東京都千代田区にある日本水準原点は、明治24年に陸地測量部により日本の高さ(標高)の基準となる点として創設され、その原点を保護するために同時期に日本水準原点標庫が建築された。
日本水準原点の構造は、標高の基準となる点であることを考慮し、地震時の地殻変動を最小限に抑えるため、基礎を固い岩盤からとし、基礎の周囲に細砂を充填して築かれている。
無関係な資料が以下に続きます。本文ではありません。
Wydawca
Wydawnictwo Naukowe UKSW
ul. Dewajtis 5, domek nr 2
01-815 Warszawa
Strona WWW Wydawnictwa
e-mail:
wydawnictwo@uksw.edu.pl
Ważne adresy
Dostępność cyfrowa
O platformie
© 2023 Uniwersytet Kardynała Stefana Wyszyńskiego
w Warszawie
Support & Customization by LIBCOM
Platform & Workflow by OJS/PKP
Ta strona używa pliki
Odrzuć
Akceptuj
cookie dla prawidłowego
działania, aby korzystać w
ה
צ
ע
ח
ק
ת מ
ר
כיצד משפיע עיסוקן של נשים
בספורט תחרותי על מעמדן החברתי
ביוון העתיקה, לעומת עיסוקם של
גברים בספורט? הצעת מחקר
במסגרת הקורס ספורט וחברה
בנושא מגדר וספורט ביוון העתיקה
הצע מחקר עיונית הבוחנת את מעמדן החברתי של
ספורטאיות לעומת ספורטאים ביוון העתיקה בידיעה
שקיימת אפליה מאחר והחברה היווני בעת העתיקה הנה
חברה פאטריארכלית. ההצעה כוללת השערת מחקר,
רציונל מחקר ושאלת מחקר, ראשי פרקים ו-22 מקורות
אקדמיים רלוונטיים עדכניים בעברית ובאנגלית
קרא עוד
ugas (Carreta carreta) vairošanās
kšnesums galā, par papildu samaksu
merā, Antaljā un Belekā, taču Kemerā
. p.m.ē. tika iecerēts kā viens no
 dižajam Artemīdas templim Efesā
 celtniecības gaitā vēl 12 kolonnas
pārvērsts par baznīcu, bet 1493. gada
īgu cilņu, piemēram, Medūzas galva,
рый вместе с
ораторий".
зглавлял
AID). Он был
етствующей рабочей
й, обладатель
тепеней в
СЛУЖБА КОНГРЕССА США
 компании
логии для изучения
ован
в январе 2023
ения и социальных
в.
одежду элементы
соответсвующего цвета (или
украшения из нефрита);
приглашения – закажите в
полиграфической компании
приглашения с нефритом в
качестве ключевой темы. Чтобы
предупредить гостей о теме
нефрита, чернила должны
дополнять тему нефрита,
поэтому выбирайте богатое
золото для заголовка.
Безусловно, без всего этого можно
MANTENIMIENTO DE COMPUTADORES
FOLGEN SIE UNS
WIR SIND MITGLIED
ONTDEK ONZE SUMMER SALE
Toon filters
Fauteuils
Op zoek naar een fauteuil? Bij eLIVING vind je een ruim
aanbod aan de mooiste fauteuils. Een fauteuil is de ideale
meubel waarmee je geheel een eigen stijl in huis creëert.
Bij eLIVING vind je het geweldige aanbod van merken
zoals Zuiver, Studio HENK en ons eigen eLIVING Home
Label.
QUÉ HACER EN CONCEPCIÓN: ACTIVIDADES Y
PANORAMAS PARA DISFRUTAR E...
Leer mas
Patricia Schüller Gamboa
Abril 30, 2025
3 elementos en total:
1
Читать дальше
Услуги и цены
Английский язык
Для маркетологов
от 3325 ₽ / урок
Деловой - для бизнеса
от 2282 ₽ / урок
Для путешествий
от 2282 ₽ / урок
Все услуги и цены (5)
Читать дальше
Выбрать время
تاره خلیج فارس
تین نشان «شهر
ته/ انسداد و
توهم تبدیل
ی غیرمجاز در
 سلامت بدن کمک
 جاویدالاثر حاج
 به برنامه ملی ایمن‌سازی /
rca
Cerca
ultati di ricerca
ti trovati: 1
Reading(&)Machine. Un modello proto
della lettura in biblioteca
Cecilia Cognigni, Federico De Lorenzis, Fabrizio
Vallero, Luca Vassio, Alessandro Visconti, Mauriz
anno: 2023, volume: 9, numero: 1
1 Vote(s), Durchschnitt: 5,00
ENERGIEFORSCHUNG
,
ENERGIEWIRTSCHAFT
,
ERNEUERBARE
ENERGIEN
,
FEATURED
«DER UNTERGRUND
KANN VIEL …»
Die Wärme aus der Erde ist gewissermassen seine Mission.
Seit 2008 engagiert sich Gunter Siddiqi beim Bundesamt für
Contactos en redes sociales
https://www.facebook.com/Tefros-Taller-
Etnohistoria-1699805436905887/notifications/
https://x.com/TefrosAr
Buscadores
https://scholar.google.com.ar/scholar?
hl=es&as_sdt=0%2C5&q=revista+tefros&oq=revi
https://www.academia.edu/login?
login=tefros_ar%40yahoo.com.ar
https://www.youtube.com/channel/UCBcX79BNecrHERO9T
また、温度変化に伴う伸縮の影響を抑えるため、基礎部分にはコンクリート、煉瓦、硬石を用い、上部には花崗岩台石を用いて、零位尺には甲州産の水晶板を用いている。
日本水準原点の数値は、平成30年度に選奨土木遺産に認定された「油壺(旧)験潮場」(現在では新験潮場)と定期的に水準測量を実施し点検されており、日本水準原点の変動を監視している。
日本水準原点標庫は、ドーリス式ローマ神殿形式の古典的建築で、日本人建築家により設計されたものでは、日本最古の近代洋風建築のひとつとして、歴史的、建築学的にも学術的価値を持っており、平成8年3月には、東京都の指定有形文化財に指定され、現在に至っている。
日本水準原点標庫の設計者は、佐立七次郎氏。工部大学校造家学科(後の東京大学建築学科)第一期生の4人の内の1人である。この同期4人は、日本における洋風建築の黎明期に優れた作品を手がけており、日本水準原点標庫は佐立氏が設計した建築物で現存する最も古いものでもある。
これらのことから日本水準原点及び日本水準原点標庫は、我が国の「標高の基準」として重要な施設であり、測量の教科書には必ず記載されている。また、近隣の国会議事堂見学の際の見学コースに入っているなど、測量関係者だけでなく国民にも広く親しまれているため、土木遺産に認定し、後世までその功績や役割を伝えたい。